HOWARD DEAN: Well, I like Dick and Senator Kerry and I'm pleased they've joined me in offering a health care plan. The criticism I'd have of Dick's plan is it won't pass because it costs more than the Bush tax cuts, and there's no real way to pay for that. And I don't think we can get the votes to do it. Senator Kerry's plan concerns me because although it's based on a lot of the same things that we based ours on, the insurance rates stops at 100 percent of poverty.
So there are a lot of working families that don't get covered without significant expense to themselves. We're not talking about wealthy people or even middle class people. We're talking about people who are barely above the poverty level, having to go out and get their own insurance, so I think our plan is a little bit more generous to the low income working people and moderate income working people; families that make $33,000 a year I think need that extra help, and that's present in our plan but not Senator Kerry's plan.
RAY SUAREZ: One feature they all have in common is that they infer that all or part of the Bush tax cuts are going to have to be rolled back.

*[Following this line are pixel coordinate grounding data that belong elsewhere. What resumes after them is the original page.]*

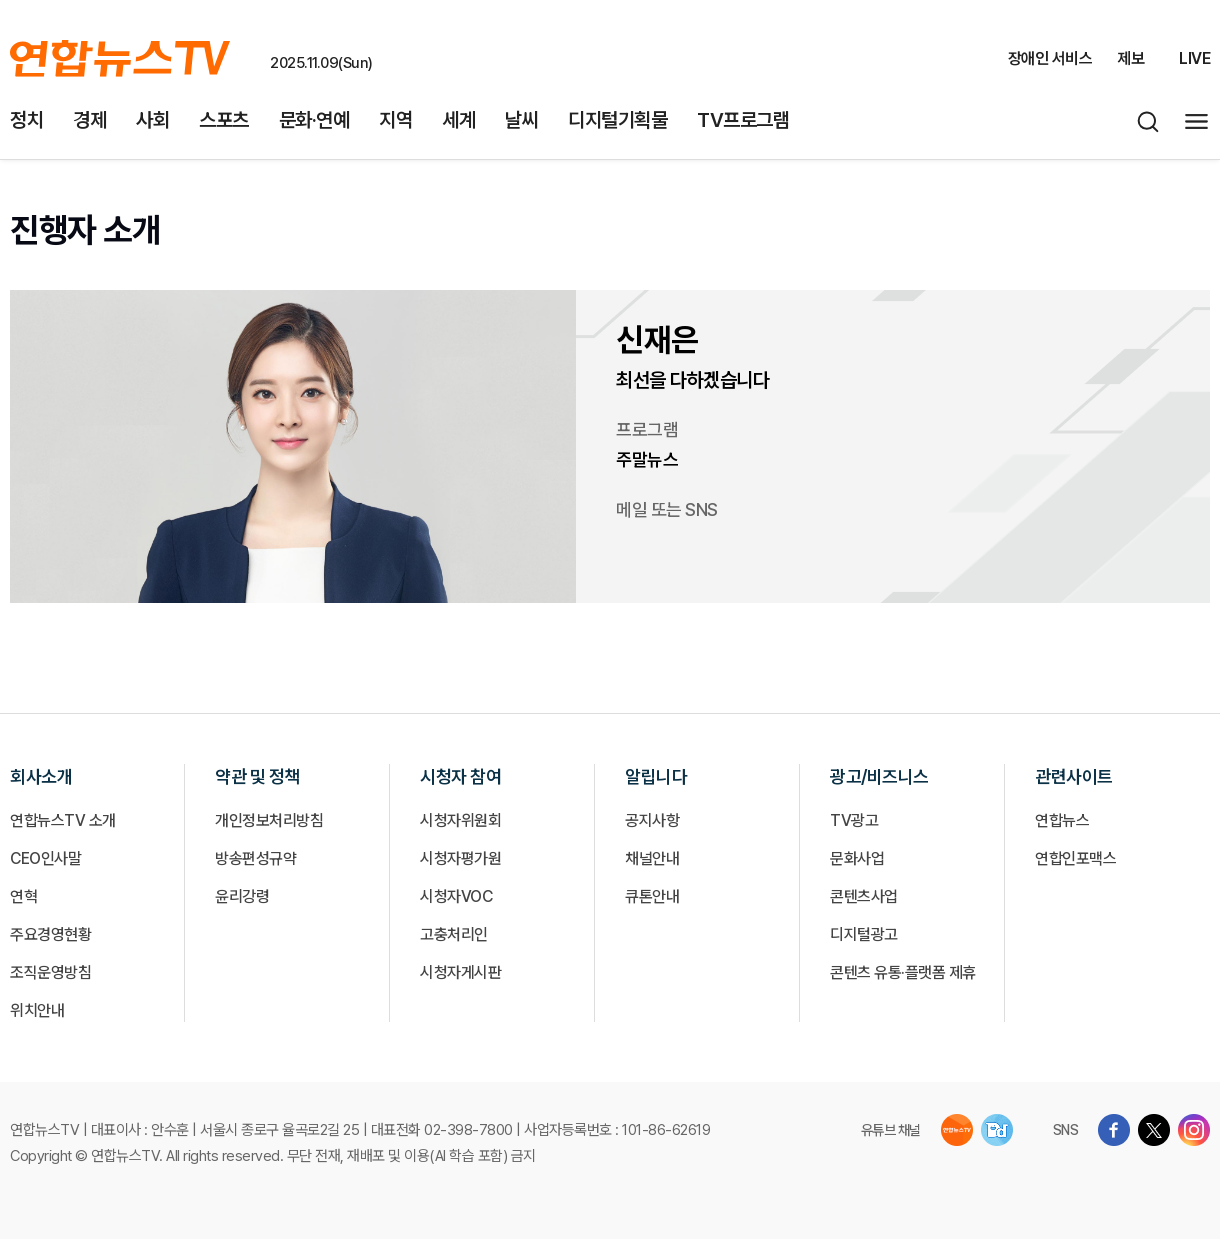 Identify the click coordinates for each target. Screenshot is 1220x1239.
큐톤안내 (652, 896)
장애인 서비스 (1050, 58)
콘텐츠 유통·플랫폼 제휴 (903, 972)
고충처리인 (454, 934)
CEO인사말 (45, 858)
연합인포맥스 (1075, 858)
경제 (89, 120)
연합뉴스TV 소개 (63, 820)
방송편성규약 (255, 858)
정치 (26, 120)
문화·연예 (314, 120)
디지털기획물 (617, 120)
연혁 (23, 896)
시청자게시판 (460, 972)
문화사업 (857, 858)
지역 (395, 120)
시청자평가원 (460, 858)
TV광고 (854, 820)
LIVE (1194, 58)
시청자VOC (456, 896)
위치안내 (37, 1010)
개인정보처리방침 (269, 820)
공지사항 (652, 820)
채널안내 (652, 858)
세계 (458, 120)
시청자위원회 (460, 820)
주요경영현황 (50, 934)
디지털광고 (864, 934)
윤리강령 (242, 896)
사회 (152, 120)
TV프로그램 (743, 120)
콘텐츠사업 (864, 896)
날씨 (521, 120)
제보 (1130, 58)
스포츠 (224, 120)
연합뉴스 (1062, 820)
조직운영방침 (50, 972) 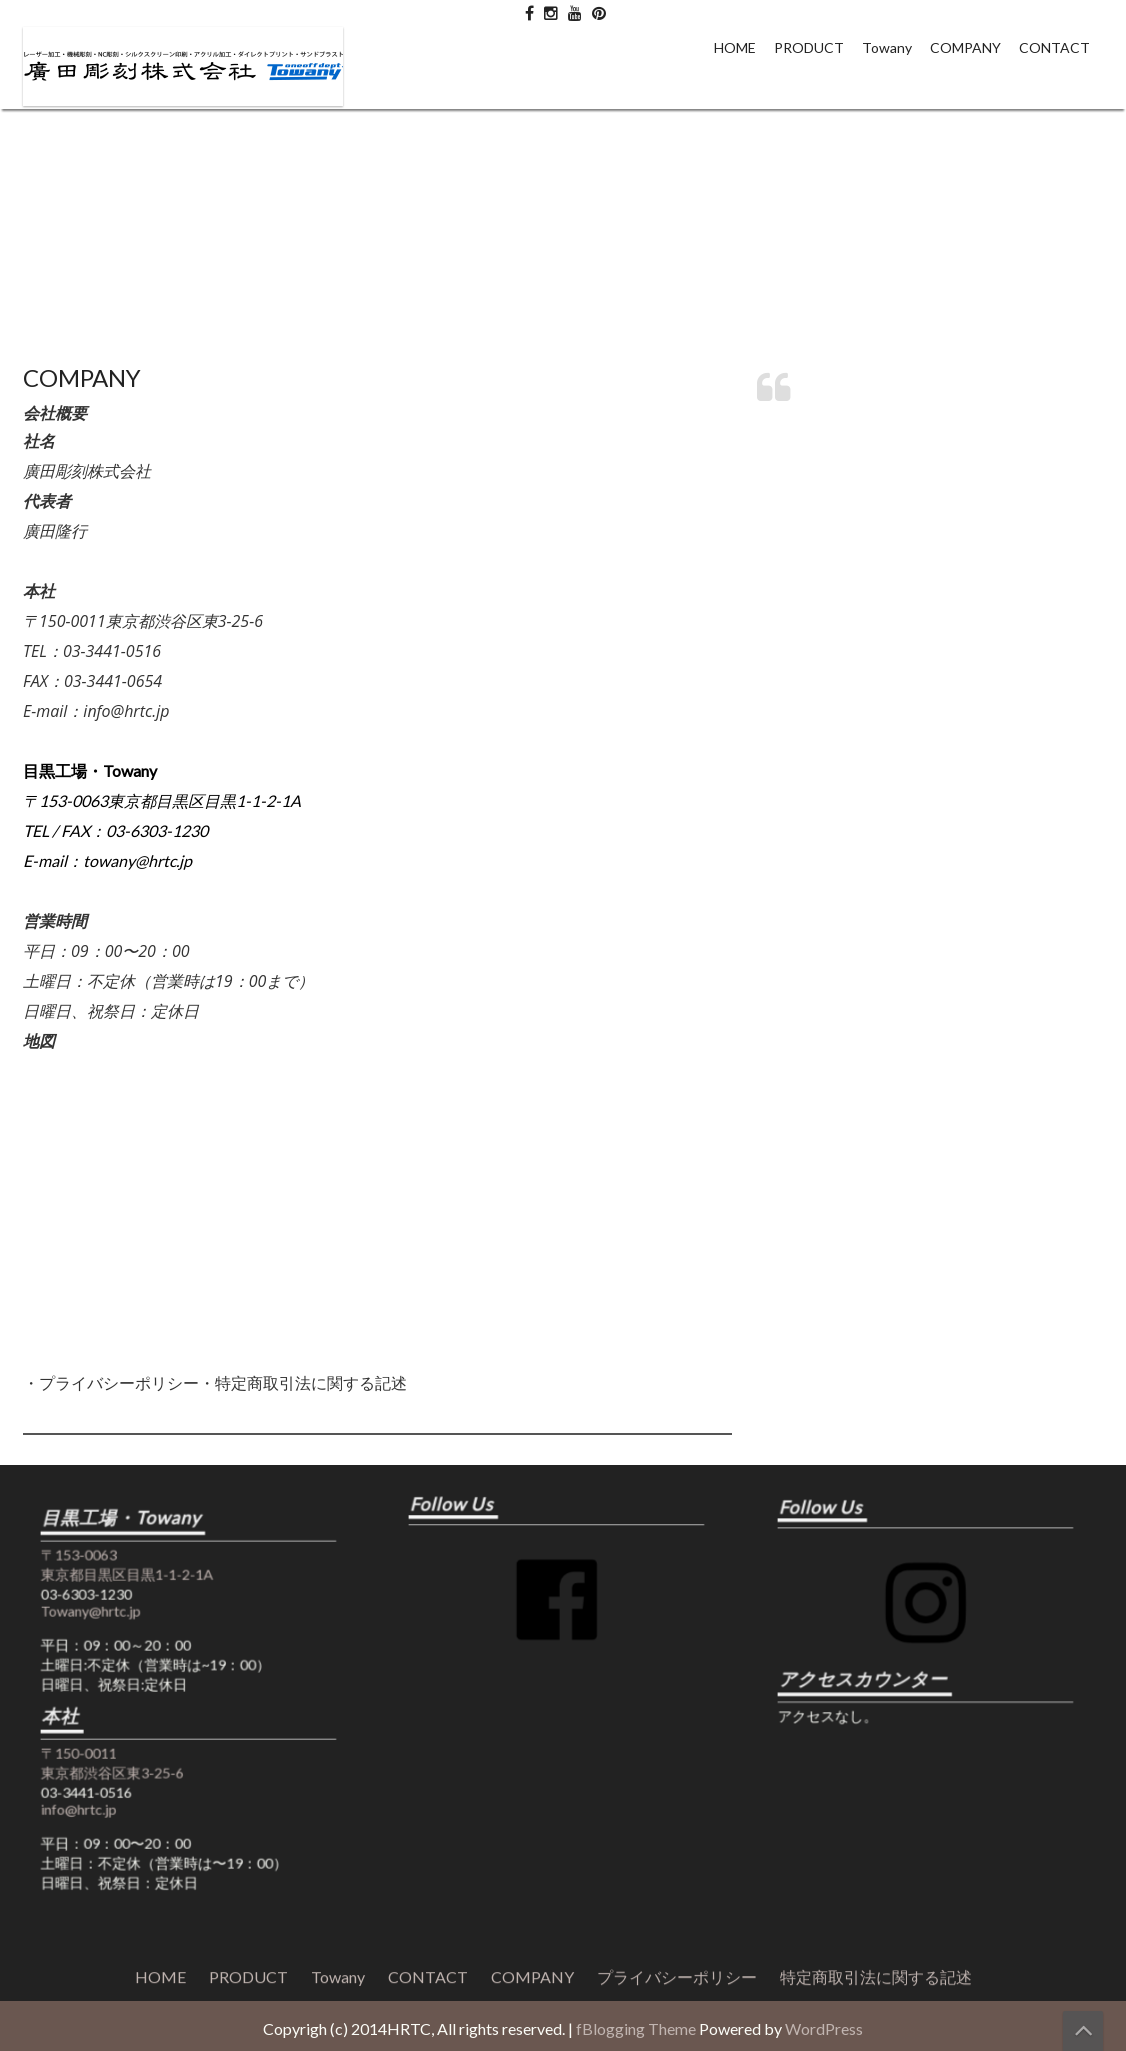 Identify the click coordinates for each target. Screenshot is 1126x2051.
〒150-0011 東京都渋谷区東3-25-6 (134, 1748)
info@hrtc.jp (110, 1781)
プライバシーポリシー (677, 1302)
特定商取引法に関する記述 (876, 1302)
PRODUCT (809, 47)
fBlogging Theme (636, 2028)
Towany (887, 47)
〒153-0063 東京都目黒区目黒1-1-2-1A (144, 1607)
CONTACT (1054, 47)
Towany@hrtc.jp (118, 1640)
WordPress (824, 2028)
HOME (735, 47)
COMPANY (965, 47) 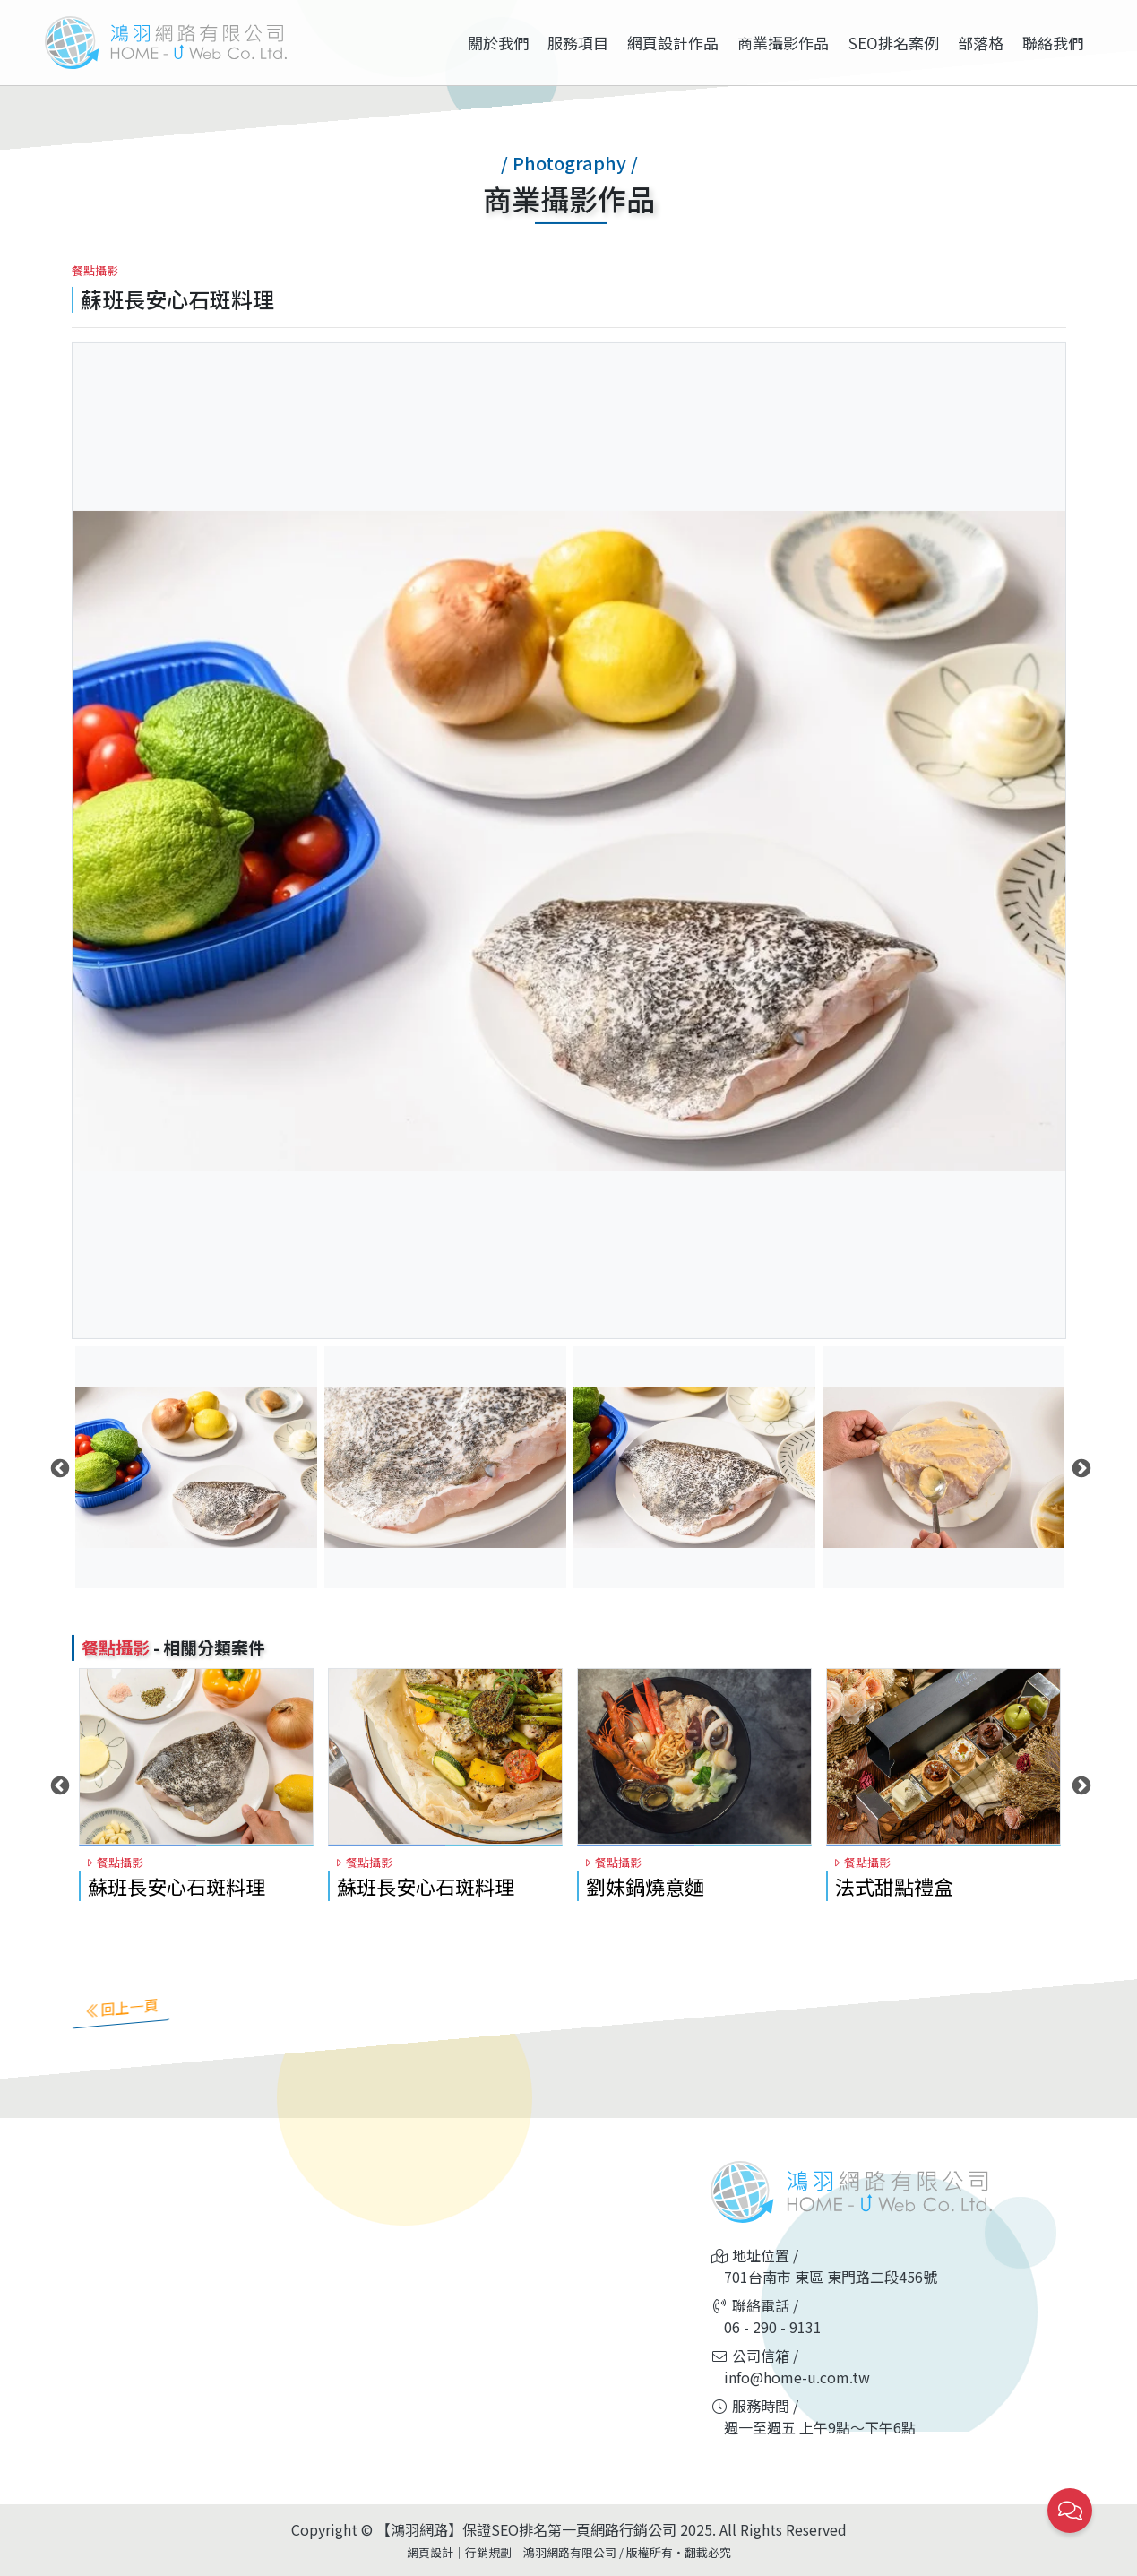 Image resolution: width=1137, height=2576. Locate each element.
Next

Is that now --
HOWARD DEAN: I don't think that's right. If you give American people, if you tell the American people let's roll back the tax cut they're going to say no. But if you treat the American voters as adults and say look you have a choice, you can keep the tax cuts you got or you can have health insurance that never will be taken away, you can keep the tax cuts you've got or you can fully fund special education so that your property taxes will go down instead of having your income taxes go down a little bit, your property taxes go way up. I think people are going to choose education and health care and roads. I think most people in this country didn't get much of the Bush tax cut. I remember a guy from New Hampshire once said, well, Governor, I remember the president's $600 check, but my 401-K went down $60,000, I think I was better off before the president's tax cut.
RAY SUAREZ: Governor Dean, thanks for joining us.
HOWARD DEAN: Thank you very much for having me on.